(Page images and extracted text)
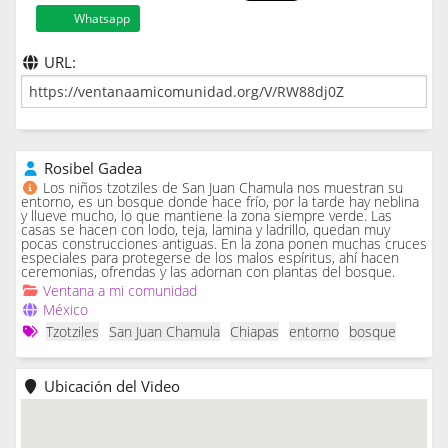
Whatsapp
URL:
Rosibel Gadea
Los niños tzotziles de San Juan Chamula nos muestran su
entorno, es un bosque donde hace frío, por la tarde hay neblina
y llueve mucho, lo que mantiene la zona siempre verde. Las
casas se hacen con lodo, teja, lamina y ladrillo, quedan muy
pocas construcciones antiguas. En la zona ponen muchas cruces
especiales para protegerse de los malos espíritus, ahí hacen
ceremonias, ofrendas y las adornan con plantas del bosque.
Ventana a mi comunidad
México
Tzotziles
San Juan Chamula
Chiapas
entorno
bosque
Ubicación del Video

* _WORK ITEM_
Copy all the lines from the data above that hold the word "Chamula".

* _RESPONSE AREA_
Los niños tzotziles de San Juan Chamula nos muestran su
San Juan Chamula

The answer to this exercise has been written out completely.